Kakunyo's writings also stress the importance of himself as the heir and main transmitter of Shinran's legacy. In his Kudenshō (Notes of Oral Transmissions), he establishes a master-disciple transmission lineage going back to Shinran through Kakunyo's teacher Nyoshin. As Dobbins writes, "Kakunyo's description of his face-to-face association with Nyoshin echoes the master-disciple relationships of the traditional schools of Buddhism, on which doctrinal transmission and religious authority were based. Although Shinran himself disavowed the position of religious master, the lineage that Kakunyo claimed through Nyoshin in effect cast Shinran in that very role. Through this lineage Kakunyo invested himself with doctrinal authority and effectively united it with his hereditary right of Honganji caretakership, thereby making the office not only administrative but ecclesiastical."

Kakunyo was also concerned with defining what was the orthodox Shin Buddhist doctrine against wrong beliefs. To this end, he wrote the Gaijashō (Notes Rectifying Heresy) to establish the "proper" Shin doctrine. This polemical work contains a list of around twenty topics and critiques the wrong or heretical practices and views one by one.
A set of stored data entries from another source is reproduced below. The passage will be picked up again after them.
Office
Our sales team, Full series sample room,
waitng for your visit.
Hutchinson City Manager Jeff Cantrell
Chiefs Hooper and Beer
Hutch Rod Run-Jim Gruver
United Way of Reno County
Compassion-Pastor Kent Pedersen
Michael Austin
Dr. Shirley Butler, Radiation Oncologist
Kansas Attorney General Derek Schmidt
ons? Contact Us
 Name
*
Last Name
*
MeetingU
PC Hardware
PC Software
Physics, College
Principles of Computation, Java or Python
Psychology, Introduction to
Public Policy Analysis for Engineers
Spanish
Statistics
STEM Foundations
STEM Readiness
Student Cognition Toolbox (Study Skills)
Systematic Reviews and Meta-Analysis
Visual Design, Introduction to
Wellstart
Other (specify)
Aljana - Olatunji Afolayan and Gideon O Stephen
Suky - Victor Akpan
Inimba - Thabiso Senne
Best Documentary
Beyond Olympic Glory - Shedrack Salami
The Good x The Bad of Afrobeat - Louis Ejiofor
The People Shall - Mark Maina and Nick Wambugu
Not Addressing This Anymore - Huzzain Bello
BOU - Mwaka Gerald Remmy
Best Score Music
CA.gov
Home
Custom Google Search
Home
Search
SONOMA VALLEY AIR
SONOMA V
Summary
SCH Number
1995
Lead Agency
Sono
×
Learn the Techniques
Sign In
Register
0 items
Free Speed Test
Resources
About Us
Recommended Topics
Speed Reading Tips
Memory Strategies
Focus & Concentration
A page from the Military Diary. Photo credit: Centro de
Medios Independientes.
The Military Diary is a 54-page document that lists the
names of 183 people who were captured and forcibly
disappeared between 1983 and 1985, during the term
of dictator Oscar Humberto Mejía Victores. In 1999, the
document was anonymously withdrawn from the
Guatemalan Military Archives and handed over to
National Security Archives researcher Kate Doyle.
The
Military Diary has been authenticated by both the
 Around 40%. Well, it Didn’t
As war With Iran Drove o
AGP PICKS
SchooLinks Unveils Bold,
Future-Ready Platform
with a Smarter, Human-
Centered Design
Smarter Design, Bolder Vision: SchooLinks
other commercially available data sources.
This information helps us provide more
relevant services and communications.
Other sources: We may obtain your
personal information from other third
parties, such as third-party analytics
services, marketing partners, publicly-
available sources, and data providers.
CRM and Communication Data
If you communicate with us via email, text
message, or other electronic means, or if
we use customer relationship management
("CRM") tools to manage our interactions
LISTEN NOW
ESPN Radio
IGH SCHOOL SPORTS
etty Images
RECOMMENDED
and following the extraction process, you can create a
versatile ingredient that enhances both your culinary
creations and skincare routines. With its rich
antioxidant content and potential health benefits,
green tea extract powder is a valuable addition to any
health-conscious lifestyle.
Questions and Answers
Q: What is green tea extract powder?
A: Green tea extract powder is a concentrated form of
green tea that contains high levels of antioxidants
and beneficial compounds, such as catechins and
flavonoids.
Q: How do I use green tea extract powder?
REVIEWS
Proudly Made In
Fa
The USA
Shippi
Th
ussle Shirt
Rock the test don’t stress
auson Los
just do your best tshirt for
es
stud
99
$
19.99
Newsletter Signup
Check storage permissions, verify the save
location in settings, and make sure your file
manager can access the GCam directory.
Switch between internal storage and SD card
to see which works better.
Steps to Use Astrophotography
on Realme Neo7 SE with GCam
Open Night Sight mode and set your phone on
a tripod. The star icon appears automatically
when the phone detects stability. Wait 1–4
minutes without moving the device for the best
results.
Examples of these heresies include the usage of salvation registers (myōchō), a register of names of people who had said the nembutsu and were considered to be sure to attain birth in the Pure Land and the use of portrait lineages (ekeizu). He also rejected the worship of religious teachers as being embodiments of Amida.

== Works ==
Kakunyo’s corpus is extensive and foundational for the doctrinal and institutional identity of Hongan-ji. His major works include:

- Hōon kōshiki
- Hongan-ji Shōnin Den’e (also Goden-shō, Shinran Den’e)
- Shūi Kotoku Den
- Shūjishō
- Kudenshō
- Honganshō
- Gaijashō
- Ganganshō
- Saiyōshō
- Shusse Gan’i
- Kyōgyōshinshō Tai’i (a summary of the essentials of the Kyōgyōshinshō)

Related texts by disciples and associates include the Boki Ekotoba (10 vols.) by Jūkaku and the Saishukyōjū Ekotoba (7 vols.) by Jōsen.